2025-10-17 15:14:27 (65.7 MB/s) - ‘youtube-sub.csv’ saved [1153/1153]



In [5]:
df = pd.read_csv("youtube-sub.csv", sep=",")
df.head()

Unnamed: 0,RANK,GRADE,NAME,VIDEOS,SUBSCRIBERS,VIEWES
0,1,A++,T-Series,13629,105783888,76945588449
1,2,A,PewDiePie,3898,97853589,22298927681
2,3,A+,5-Minute Crafts,3341,58629572,14860695079
3,4,A++,Cocomelon - Nursery Rhymes,441,53163816,33519273951
4,5,A++,SET India,31923,51784081,36464793233


In [6]:
datafarme = df[['NAME', 'VIDEOS', 'SUBSCRIBERS', 'VIEWES']]
datafarme.head()

Unnamed: 0,NAME,VIDEOS,SUBSCRIBERS,VIEWES
0,T-Series,13629,105783888,76945588449
1,PewDiePie,3898,97853589,22298927681
2,5-Minute Crafts,3341,58629572,14860695079
3,Cocomelon - Nursery Rhymes,441,53163816,33519273951
4,SET India,31923,51784081,36464793233


In [7]:
datafarme.shape

(25, 4)

In [8]:
llm_loader = DataFrameLoader(
    data_frame= datafarme, 
    page_content_column="NAME",
)

llm_data = llm_loader.load()

print(len(llm_data))
llm_data[0].model_dump()

25


{'id': None,
 'metadata': {'VIDEOS': 13629,
  'SUBSCRIBERS': 105783888,
  'VIEWES': 76945588449},
 'page_content': 'T-Series',
 'type': 'Document'}

### Loaders | URLs

In [9]:
urls = [
    "https://www.apple.com/in/support/products/faqs.html",
    "https://www.apple.com/legal/sales-support/",
]

llm_loader = UnstructuredURLLoader(
    urls=urls
)

llm_data = llm_loader.load()

print(len(llm_data))
llm_data[1].model_dump()

2


{'id': None,
 'metadata': {'source': 'https://www.apple.com/legal/sales-support/'},
 'page_content': 'Sales & Support\n\nGet familiar with the policies, terms, and conditions for the purchase, support, and servicing of your Apple products.\n\nAppleCare One\n\nAppleCare One covers up to three devices (with the option to add more) with all the benefits of AppleCare+ and includes up to three incidents of theft or loss for Apple Watch, iPhone, and iPad every 12 months.\n\nSee the AppleCare One Terms and Conditions\n\nAppleCare+ with Theft and Loss\n\nAppleCare+ with Theft and Loss provides everything included in AppleCare+ and up to two incidents of theft or loss coverage every 12 months.\n\nView the Theft and Loss Insurance Documents\n\nAppleCare+\n\nAppleCare+ provides additional hardware service and technical support from Apple, including coverage for unlimited incidents of accidental damage per device covered.\n\nExplore AppleCare+ Terms and Conditions\n\nAppleCare Plans\n\nSome servic

### Loaders | WikiPedia

In [10]:
query = "عبد الفتاح السيسي"

llm_loader = WikipediaLoader(
    query=query,
    load_max_docs=5,
    doc_content_chars_max=20000
)

llm_data = llm_loader.load()

print(len(llm_data))
llm_data[1].model_dump()

# llm_data[1].page_content
# llm_data[1].metadata

5


{'id': None,
 'metadata': {'title': 'List of presidents of Egypt',
  'summary': "The office of President of Egypt was established in 1953. The president is the head of state of Egypt and the Supreme Commander of the Egyptian Armed Forces.
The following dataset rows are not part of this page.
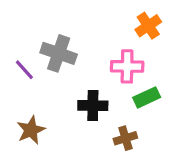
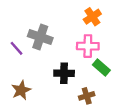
orange cross: (148, 26) -> (92, 17), moved
green rectangle: (147, 97) -> (101, 68), turned 66

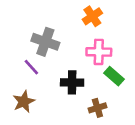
orange cross: (92, 17) -> (92, 16), moved
purple line: (17, 48) -> (31, 67), moved

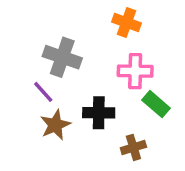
orange cross: (92, 16) -> (126, 22), turned -36
brown star: (24, 102) -> (55, 125), moved

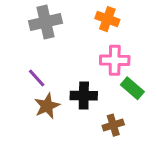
gray cross: (62, 57) -> (45, 22), moved, turned -32

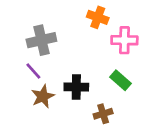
gray cross: (45, 22) -> (41, 40), moved
pink cross: (115, 60) -> (124, 40), moved

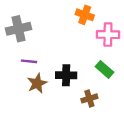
gray cross: (41, 40) -> (19, 29), moved
purple line: (33, 71) -> (29, 61), turned -42

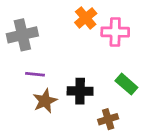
orange cross: (85, 15) -> (86, 18), moved, turned 30
pink cross: (108, 35) -> (115, 32), moved

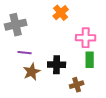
pink cross: (115, 32) -> (86, 38), moved
green rectangle: (126, 84) -> (90, 60), turned 49

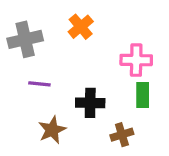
orange cross: (61, 13) -> (81, 27), moved
brown star: (32, 72) -> (52, 130), moved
The current president is Abdel Fattah el-Sisi, who has effectively controlled the country since the 2013 coup d'état, and was officially elected president in 2014.",
  'source': 'https://en.wikipedia.org/wiki/List_of_presidents_of_Egypt'},
 'page_content': "The office of President of Egypt was established in 1953. The president is the head of state of Egypt and the Supreme Commander of the Egyptian Armed Forces. The current president is Abdel Fattah el-Sisi, who has effectively controlled the country since the 2013 coup d'état, and was officially elected president in 2014.\n\n\n== Background ==\nThe first president of Egypt was Mohamed Naguib, one of the leaders of the Free Officers Movement who led the Egyptian Revolution of 1952, and who took office

### Loaders | PDF

In [11]:
from langchain_community.document_loaders.pdf import PyPDFLoader

file_path = "/home/mango/Coding/Prompt Engineering using LangChain/conda-cheatsheet.pdf"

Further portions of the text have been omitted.